McCurdy refers to such events as fly-ins, but he said ECPA members also enjoy a few fly-outs as well.
“A bunch of us will get in our planes and fly to Jekyll Island, Georgia,” he explained. “There’s a really nice hotel there with an unbelievable brunch. Anywhere from five or six to 10 or 12 of us will go, some in their own planes and some who hitch rides with others.”
Last year, ECPA members participated in a poker run, flying into six different airports, each time picking up one playing card. The pilot who returns to the starting airport with the best poker hand wins.
McCurdy, an Isle of Palms policeman at the time, started flying after Hurricane Hugo swept across the Carolina coast in 1989, mostly to take his mind off the devastation wrought by the large and violent storm.
“I needed therapy so I started flying,” he said.
Waters, now 75, has been flying since he was 16.
“I love the mechanics of aviation. It’s only you and God. It’s peaceful, away from life’s issues. People drive and talk on the phone. When you are flying, all you are doing is flying.”
Waters flies his bright yellow Varga for fun, but he also owns a Comanche that he uses when he leaves the Mount Pleasant area. He sometimes travels on business as a member of the board of the General George Patton Museum and Center of Leadership in Fort Knox, Kentucky, and he also serves on the board of Roper Hospital and is District 1 commissioner for the South Carolina Aeronautics Commission.
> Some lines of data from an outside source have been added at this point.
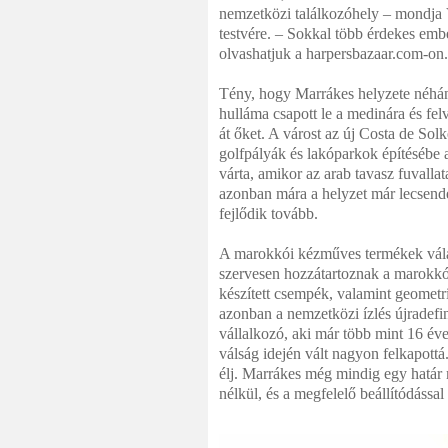
nemzetközi találkozóhely – mondja 
testvére. – Sokkal több érdekes emb
olvashatjuk a harpersbazaar.com-on
Tény, hogy Marrákes helyzete néhán
hulláma csapott le a medinára és fel
át őket. A várost az új Costa de Sol
golfpályák és lakóparkok építésébe a
várta, amikor az arab tavasz fuvalla
azonban mára a helyzet már lecsende
fejlődik tovább.
A marokkói kézműves termékek válas
szervesen hozzátartoznak a marokkói
készített csempék, valamint geometr
azonban a nemzetközi ízlés újradefi
vállalkozó, aki már több mint 16 éve
válság idején vált nagyon felkapott
élj. Marrákes még mindig egy határ 
nélkül, és a megfelelő beállítódássa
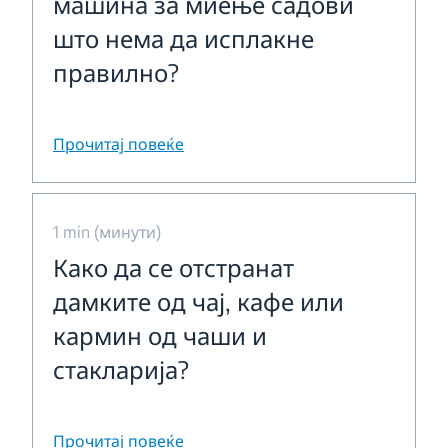
машина за миење садови
што нема да исплакне
правилно?
Прочитај повеќе
1 min (минути)
Како да се отстранат
дамките од чај, кафе или
кармин од чаши и
стакларија?
Прочитај повеќе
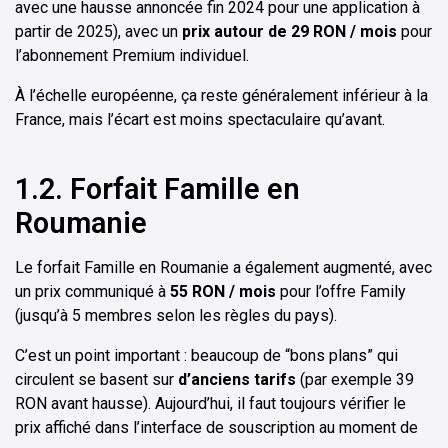
avec une hausse annoncée fin 2024 pour une application à
partir de 2025), avec un
prix autour de 29 RON / mois
pour
l’abonnement Premium individuel.
À l’échelle européenne, ça reste généralement inférieur à la
France, mais l’écart est moins spectaculaire qu’avant.
1.2. Forfait Famille en
Roumanie
Le forfait Famille en Roumanie a également augmenté, avec
un prix communiqué à
55 RON / mois
pour l’offre Family
(jusqu’à 5 membres selon les règles du pays).
C’est un point important : beaucoup de “bons plans” qui
circulent se basent sur
d’anciens tarifs
(par exemple 39
RON avant hausse). Aujourd’hui, il faut toujours vérifier le
prix affiché dans l’interface de souscription au moment de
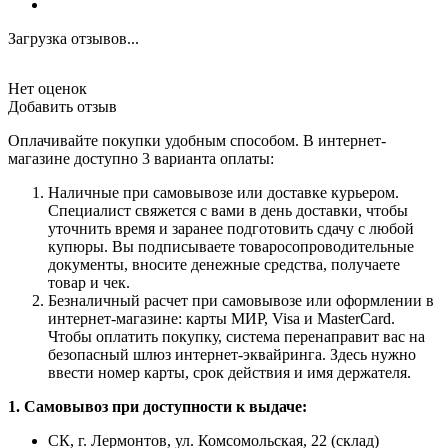
Загрузка отзывов...
Нет оценок
Добавить отзыв
Оплачивайте покупки удобным способом. В интернет-
магазине доступно 3 варианта оплаты:
Наличные при самовывозе или доставке курьером.
Специалист свяжется с вами в день доставки, чтобы
уточнить время и заранее подготовить сдачу с любой
купюры. Вы подписываете товаросопроводительные
документы, вносите денежные средства, получаете
товар и чек.
Безналичный расчет при самовывозе или оформлении в
интернет-магазине: карты МИР, Visa и MasterCard.
Чтобы оплатить покупку, система перенаправит вас на
безопасный шлюз интернет-эквайринга. Здесь нужно
ввести номер карты, срок действия и имя держателя.
1. Самовывоз при доступности к выдаче:
СК, г. Лермонтов, ул. Комсомольская, 22 (склад)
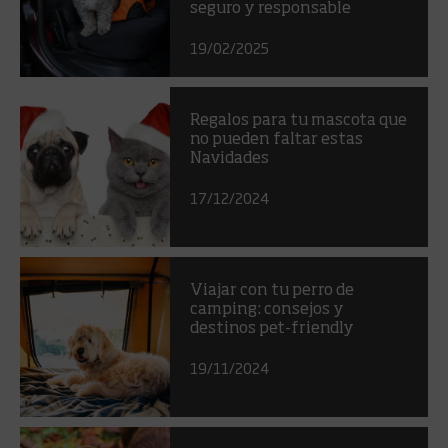
seguro y responsable
19/02/2025
Regalos para tu mascota que
no pueden faltar estas
Navidades
17/12/2024
Viajar con tu perro de
camping: consejos y
destinos pet-friendly
19/11/2024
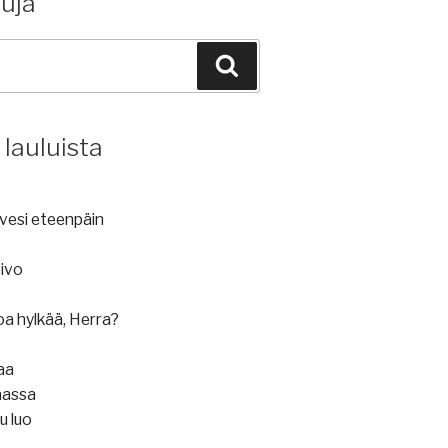
luja
Haku
 lauluista
a vesi eteenpäin
ivo
oa hylkää, Herra?
saa
aassa
u luo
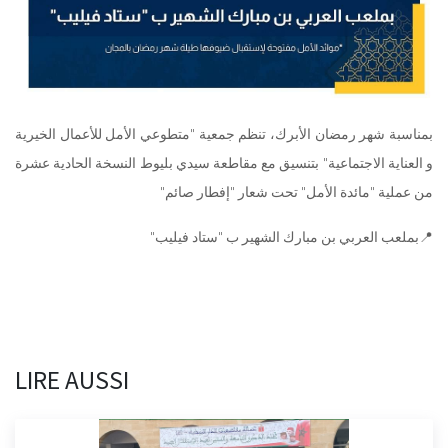
بمناسبة شهر رمضان الأبرك، تنظم جمعية "متطوعي الأمل للأعمال الخيرية
و العناية الاجتماعية" بتنسيق مع مقاطعة سيدي بليوط النسخة الحادية عشرة
من عملية "مائدة الأمل" تحت شعار "إفطار صائم"
📍بملعب العربي بن مبارك الشهير ب "ستاد فيليب"
LIRE AUSSI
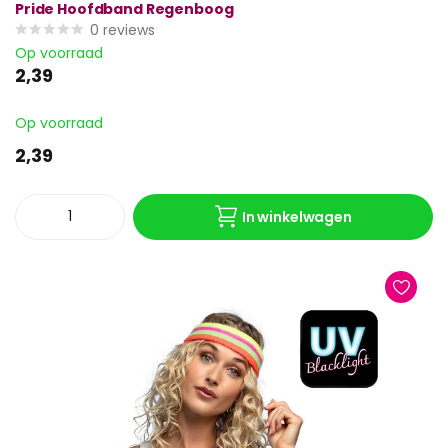
Pride Hoofdband Regenboog
0
reviews
Op voorraad
2,39
Op voorraad
2,39
In winkelwagen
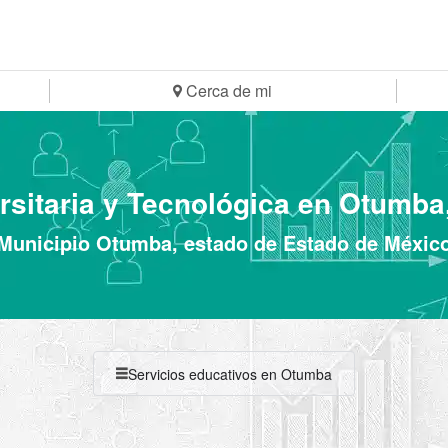
Cerca de mi
rsitaria y Tecnológica en Otumba
Municipio Otumba, estado de Estado de Méxic
Servicios educativos en Otumba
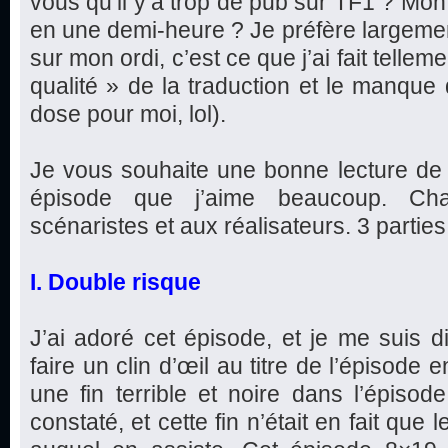
vous qu’il y’a trop de pub sur TF1 ? Mon
en une demi-heure ? Je préfère largeme
sur mon ordi, c’est ce que j’ai fait telleme
qualité » de la traduction et le manque
dose pour moi, lol).
Je vous souhaite une bonne lecture de 
épisode que j’aime beaucoup. Ch
scénaristes et aux réalisateurs. 3 parties e
I. Double risque
J’ai adoré cet épisode, et je me suis d
faire un clin d’œil au titre de l’épisode
une fin terrible et noire dans l’épis
constaté, et cette fin n’était en fait que l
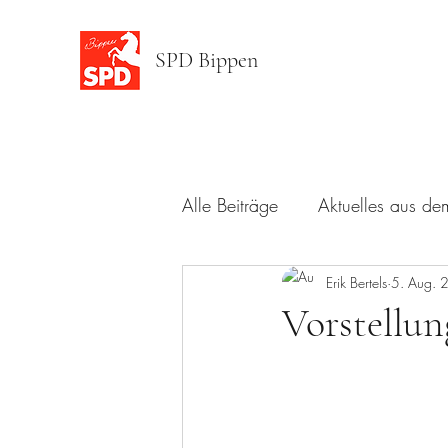
SPD Bippen
Alle Beiträge
Aktuelles aus de
Kandidatenvorstellung
Erik Bertels
5. Aug. 
Zuk
Vorstellun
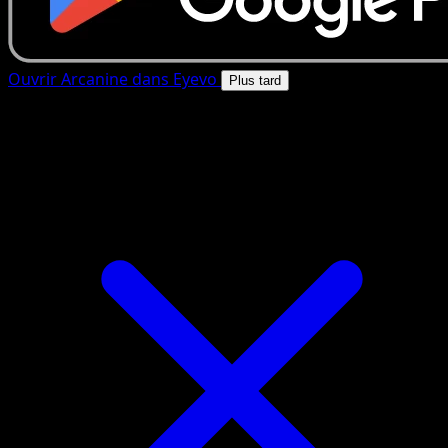
Ouvrir Arcanine dans Eyevo
Plus tard
4.8★
|
50k+ telechargements
|
Gratuit
Arcanine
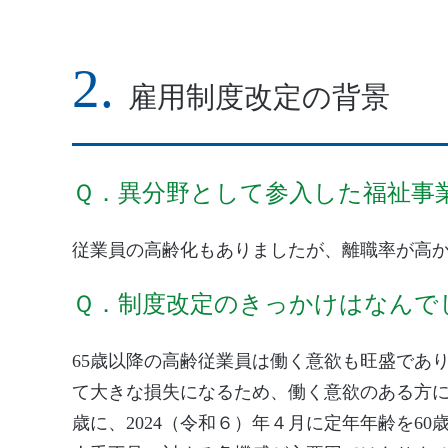
雇用制度改定の背景
Ｑ．異分野として参入した福祉事
従業員の高齢化もありましたが、離職率が高
Ｑ．制度改定のきっかけはなんで
65歳以降の高齢従業員は働く意欲も旺盛であ
て大きな損失になるため、働く意欲のある方には
歳に、2024（令和６）年４月に定年年齢を6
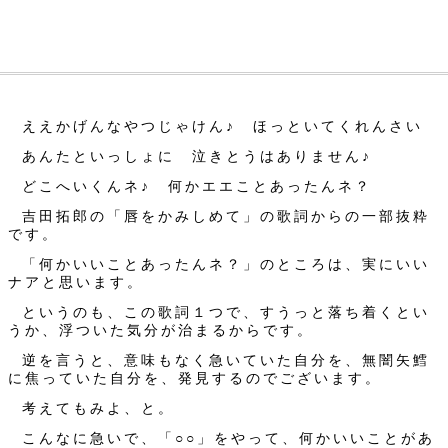
ええかげんなやつじゃけん♪ ほっといてくれんさい
あんたといっしょに 泣きとうはありません♪
どこへいくんネ♪ 何かエエことあったんネ？
吉田拓郎の「唇をかみしめて」の歌詞からの一部抜粋
です。
「何かいいことあったんネ？」のところは、実にいい
ナアと思います。
というのも、この歌詞１つで、すうっと落ち着くとい
うか、浮ついた気分が治まるからです。
逆を言うと、意味もなく急いていた自分を、無闇矢鱈
に焦っていた自分を、発見するのでございます。
考えてもみよ、と。
こんなに急いで、「○○」をやって、何かいいことがあ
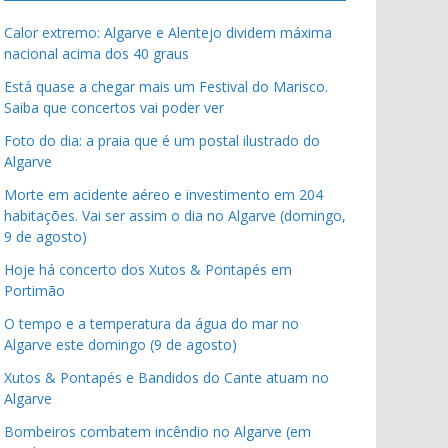
Calor extremo: Algarve e Alentejo dividem máxima
nacional acima dos 40 graus
Está quase a chegar mais um Festival do Marisco.
Saiba que concertos vai poder ver
Foto do dia: a praia que é um postal ilustrado do
Algarve
Morte em acidente aéreo e investimento em 204
habitações. Vai ser assim o dia no Algarve (domingo,
9 de agosto)
Hoje há concerto dos Xutos & Pontapés em
Portimão
O tempo e a temperatura da água do mar no
Algarve este domingo (9 de agosto)
Xutos & Pontapés e Bandidos do Cante atuam no
Algarve
Bombeiros combatem incêndio no Algarve (em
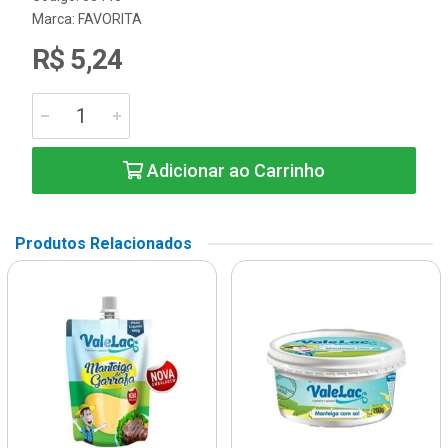
Marca:
FAVORITA
R$ 5,24
Adicionar ao Carrinho
Produtos Relacionados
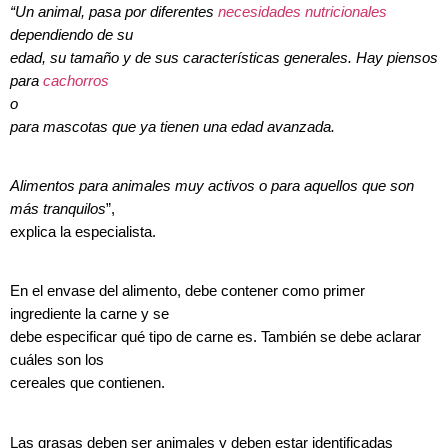
“Un animal, pasa por diferentes
necesidades nutricionales
dependiendo de su
edad, su tamaño y de sus características generales. Hay piensos
para
cachorros
o
para mascotas que ya tienen una edad avanzada.
Alimentos para animales muy activos o para aquellos que son
más tranquilos
”,
explica la especialista.
En el envase del alimento, debe contener como primer
ingrediente la carne y se
debe especificar qué tipo de carne es. También se debe aclarar
cuáles son los
cereales que contienen.
Las grasas deben ser animales y deben estar identificadas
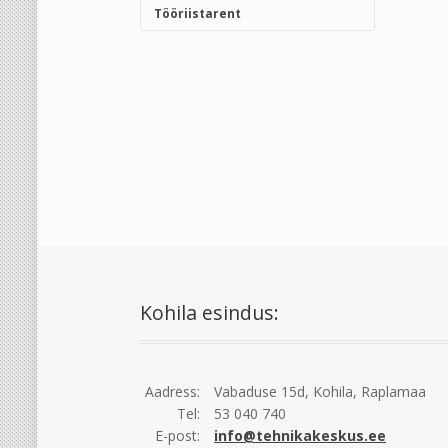
Tööriistarent
Kohila esindus:
Aadress:
Vabaduse 15d, Kohila, Raplamaa
Tel:
53 040 740
E-post:
info@tehnikakeskus.ee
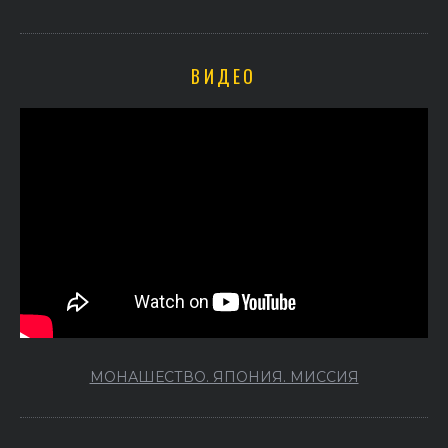
ВИДЕО
МОНАШЕСТВО. ЯПОНИЯ. МИССИЯ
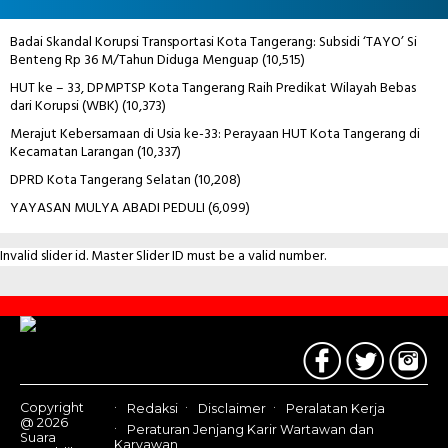
Badai Skandal Korupsi Transportasi Kota Tangerang: Subsidi ‘TAYO’ Si
Benteng Rp 36 M/Tahun Diduga Menguap
(10,515)
HUT ke – 33, DPMPTSP Kota Tangerang Raih Predikat Wilayah Bebas
dari Korupsi (WBK)
(10,373)
Merajut Kebersamaan di Usia ke-33: Perayaan HUT Kota Tangerang di
Kecamatan Larangan
(10,337)
DPRD Kota Tangerang Selatan
(10,208)
YAYASAN MULYA ABADI PEDULI
(6,099)
Invalid slider id. Master Slider ID must be a valid number.
Contact
Us
Copyright
Redaksi
Disclaimer
Peralatan Kerja
@ 2026
Peraturan Jenjang Karir Wartawan dan
Suara
Karyawan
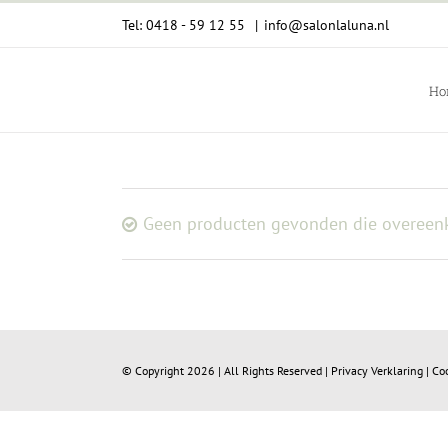
Ga
Tel: 0418 - 59 12 55
|
info@salonlaluna.nl
naar
inhoud
Ho
Geen producten gevonden die overeenk
© Copyright
2026 | All Rights Reserved |
Privacy Verklaring
|
Co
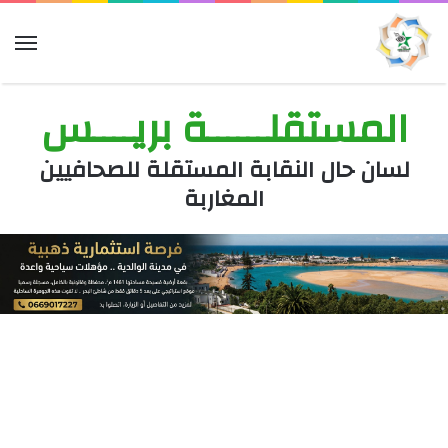
الق
المستقلــــــة بريــــس
لسان حال النقابة المستقلة للصحافيين
المغاربة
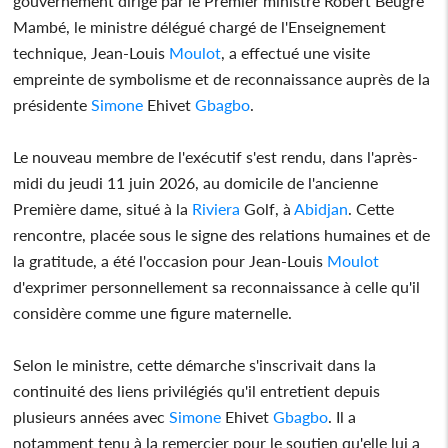
gouvernement dirigé par le Premier ministre Robert Beugré
Mambé, le ministre délégué chargé de l'Enseignement
technique, Jean-Louis
Moulot
, a effectué une visite
empreinte de symbolisme et de reconnaissance auprès de la
présidente
Simone
Ehivet
Gbagbo
.
Le nouveau membre de l'exécutif s'est rendu, dans l'après-
midi du jeudi 11 juin 2026, au domicile de l'ancienne
Première dame, situé à la
Riviera
Golf, à
Abidjan
. Cette
rencontre, placée sous le signe des relations humaines et de
la gratitude, a été l'occasion pour Jean-Louis
Moulot
d'exprimer personnellement sa reconnaissance à celle qu'il
considère comme une figure maternelle.
Selon le ministre, cette démarche s'inscrivait dans la
continuité des liens privilégiés qu'il entretient depuis
plusieurs années avec
Simone
Ehivet
Gbagbo
. Il a
notamment tenu à la remercier pour le soutien qu'elle lui a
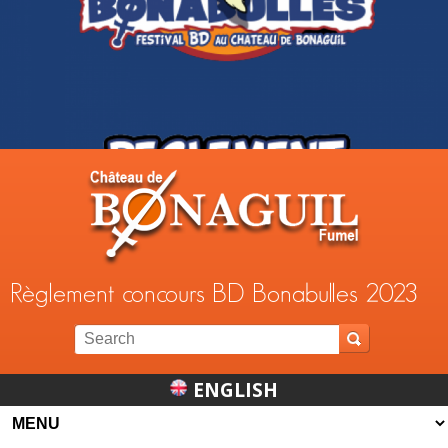
Jump to navigation
Règlement concours BD Bonabulles 2023
ENGLISH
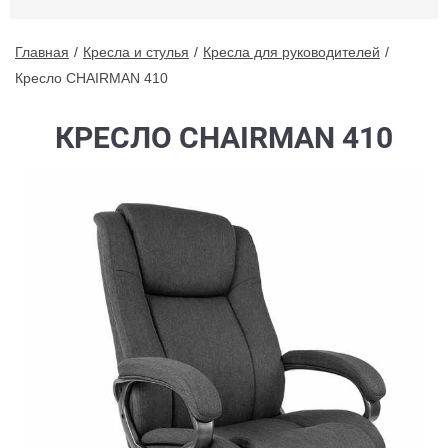
Главная
Кресла и стулья
Кресла для руководителей
Кресло CHAIRMAN 410
КРЕСЛО CHAIRMAN 410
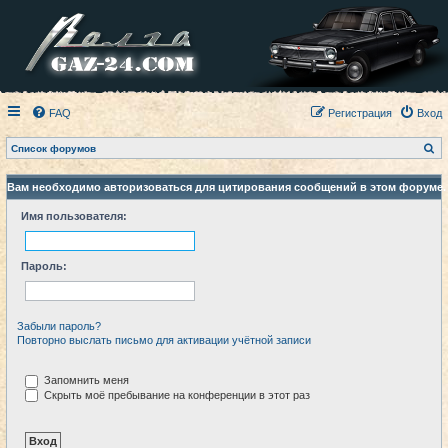
FAQ
Регистрация
Вход
П
Список форумов
о
и
с
Вам необходимо авторизоваться для цитирования сообщений в этом форуме.
к
Имя пользователя:
Пароль:
Забыли пароль?
Повторно выслать письмо для активации учётной записи
Запомнить меня
Скрыть моё пребывание на конференции в этот раз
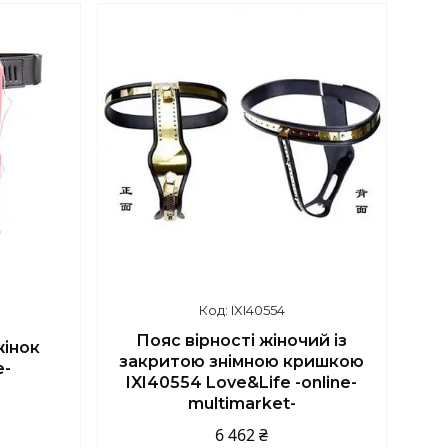
IXI40554
Пояс вірності жіночий із
жінок
закритою знімною кришкою
e-
IXI40554 Love&Life -online-
multimarket-
6 462 ₴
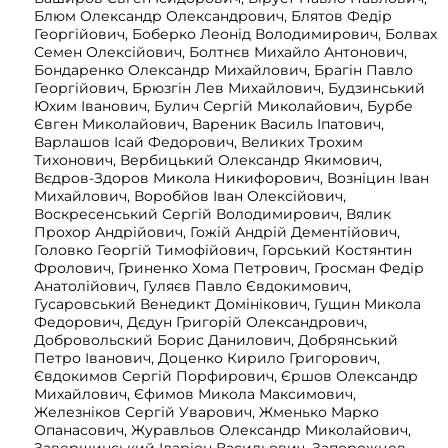
Блюм Олександр Олександрович, Блятов Федір
Георгійович, Боберко Леонід Володимирович, Болвах
Семен Олексійович, Болтнєв Михайло Антонович,
Бондаренко Олександр Михайлович, Брагін Павло
Георгійович, Брюзгін Лев Михайлович, Будзинський
Юхим Іванович, Булич Сергій Миколайович, Бурбе
Євген Миколайович, Вареник Василь Іпатович,
Варлашов Ісай Федорович, Великих Трохим
Тихонович, Вербицький Олександр Якимович,
Вєдров-Здоров Микола Никифорович, Возніцин Іван
Михайлович, Воробйов Іван Олексійович,
Воскресенський Сергій Володимирович, Вялик
Прохор Андрійович, Гожій Андрій Дементійович,
Головко Георгій Тимофійович, Горський Костянтин
Фролович, Гриненко Хома Петрович, Гросман Федір
Анатолійович, Гуляєв Павло Євдокимович,
Гусаровський Венедикт Домінікович, Гущин Микола
Федорович, Дєдун Григорій Олександрович,
Добровольский Борис Данилович, Добрянський
Петро Іванович, Доценко Кирило Григорович,
Євдокимов Сергій Порфирович, Єршов Олександр
Михайлович, Єфимов Микола Максимович,
Железніков Сергій Уварович, Жменько Марко
Опанасович, Журавльов Олександр Миколайович,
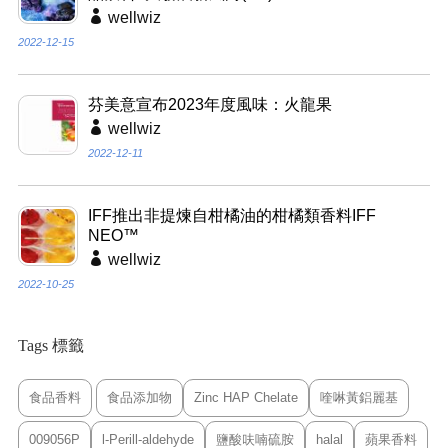
wellwiz
2022-12-15
芬美意宣布2023年度風味：火龍果
wellwiz
2022-12-11
IFF推出非提煉自柑橘油的柑橘類香料IFF
NEO™
wellwiz
2022-10-25
Tags 標籤
食品香料
食品添加物
Zinc HAP Chelate
喹啉黃鋁麗基
009056P
l-Perill-aldehyde
鹽酸呋喃硫胺
halal
蘋果香料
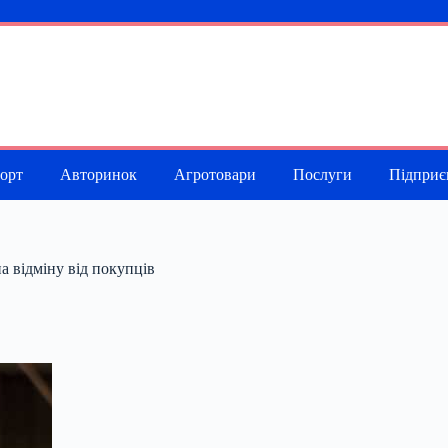
порт
Авторинок
Агротовари
Послуги
Підприє
а відміну від покупців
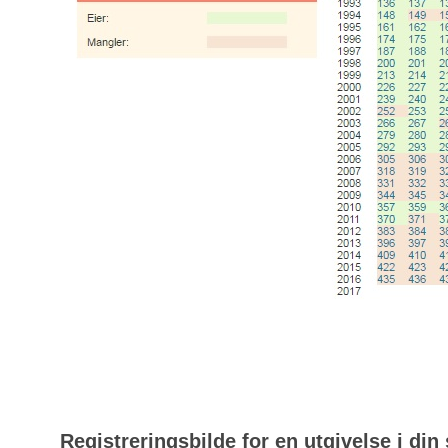
Registreringsbilde for en utgivelse i din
Like many other members of the East Cooper Pilots Association, Tommy Teasley can claim a connection to the area’s aviation history. His 1947 Piper Club Special was the property of the late Woody Faison, whose name graces the road from Highway 17 to the airport. Teasley obviously enjoys relating a story about the aviation legend. Faison, who passed on to that great airport in the sky shortly before his 90th birthday, was still teaching pilots to fly at the age of 89. On one occasion, his plane, with a student aboard, lost an engine, so he calmly landed it on the beach at Dewees Island.
Why does Teasley, 68, continue to fly?
“I just love it. I love the history of airplanes and the history of aviation,” he explained, adding that “I’ll keep flying until I’m 100.”